[Start of Attachment]

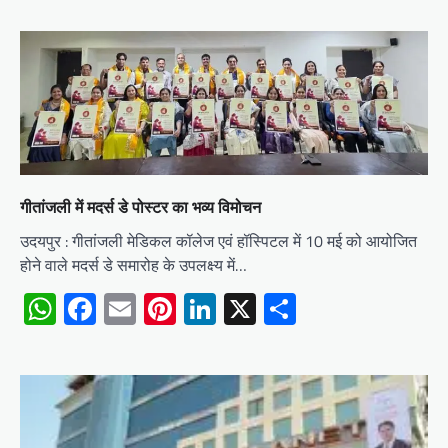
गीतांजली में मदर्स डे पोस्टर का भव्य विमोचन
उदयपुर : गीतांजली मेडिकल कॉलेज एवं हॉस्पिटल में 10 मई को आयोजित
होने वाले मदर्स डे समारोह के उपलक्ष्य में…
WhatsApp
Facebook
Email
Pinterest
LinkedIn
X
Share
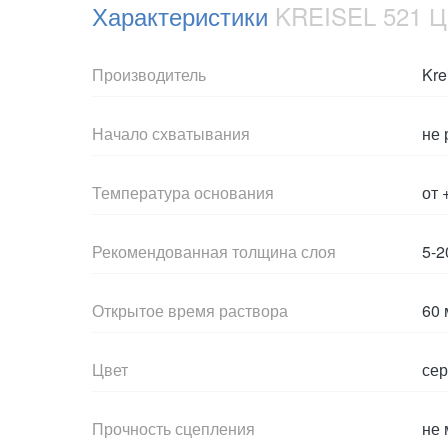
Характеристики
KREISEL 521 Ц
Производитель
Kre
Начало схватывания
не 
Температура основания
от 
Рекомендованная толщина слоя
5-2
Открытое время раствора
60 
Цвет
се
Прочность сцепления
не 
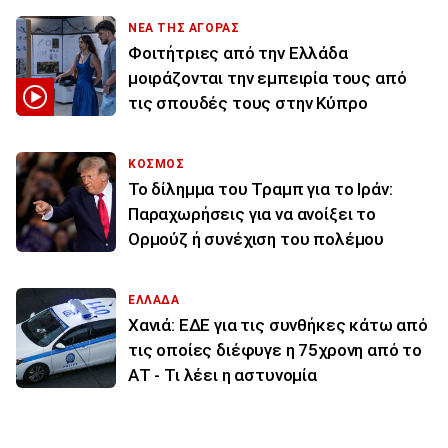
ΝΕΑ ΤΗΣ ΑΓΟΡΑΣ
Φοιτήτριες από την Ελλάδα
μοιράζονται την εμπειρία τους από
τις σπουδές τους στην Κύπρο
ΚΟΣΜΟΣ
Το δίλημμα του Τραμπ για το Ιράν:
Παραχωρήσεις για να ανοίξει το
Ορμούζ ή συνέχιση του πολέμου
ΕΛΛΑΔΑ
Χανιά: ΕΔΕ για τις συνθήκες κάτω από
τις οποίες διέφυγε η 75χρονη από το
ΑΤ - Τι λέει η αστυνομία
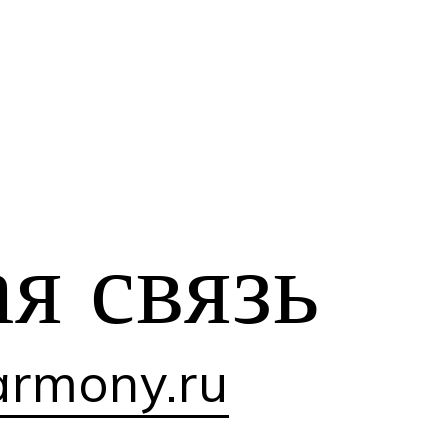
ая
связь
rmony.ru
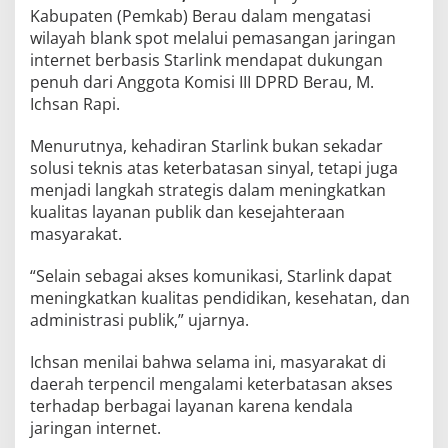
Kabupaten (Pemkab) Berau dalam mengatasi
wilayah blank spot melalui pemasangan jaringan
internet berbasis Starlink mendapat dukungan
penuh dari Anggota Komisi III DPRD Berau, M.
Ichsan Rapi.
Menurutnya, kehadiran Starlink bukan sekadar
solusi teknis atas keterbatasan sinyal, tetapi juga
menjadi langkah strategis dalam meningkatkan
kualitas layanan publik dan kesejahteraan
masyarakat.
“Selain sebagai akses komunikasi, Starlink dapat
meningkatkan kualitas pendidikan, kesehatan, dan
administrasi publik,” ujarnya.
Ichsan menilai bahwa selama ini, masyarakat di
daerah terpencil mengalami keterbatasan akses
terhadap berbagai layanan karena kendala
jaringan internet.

[End of Attachment]

All that is needed is an exact copy of the lines from the top of the entries through the line containing "μοιράζονται την εμπειρία τους από", pictures left out.

गीतांजली में मदर्स डे पोस्टर का भव्य विमोचन
उदयपुर : गीतांजली मेडिकल कॉलेज एवं हॉस्पिटल में 10 मई को आयोजित
होने वाले मदर्स डे समारोह के उपलक्ष्य में…
WhatsApp
Facebook
Email
Pinterest
LinkedIn
X
Share
Характеристики
KREISEL 521 Ц
Производитель
Kre
Начало схватывания
не 
Температура основания
от 
Рекомендованная толщина слоя
5-2
Открытое время раствора
60 
Цвет
се
Прочность сцепления
не 
ΝΕΑ ΤΗΣ ΑΓΟΡΑΣ
Φοιτήτριες από την Ελλάδα
μοιράζονται την εμπειρία τους από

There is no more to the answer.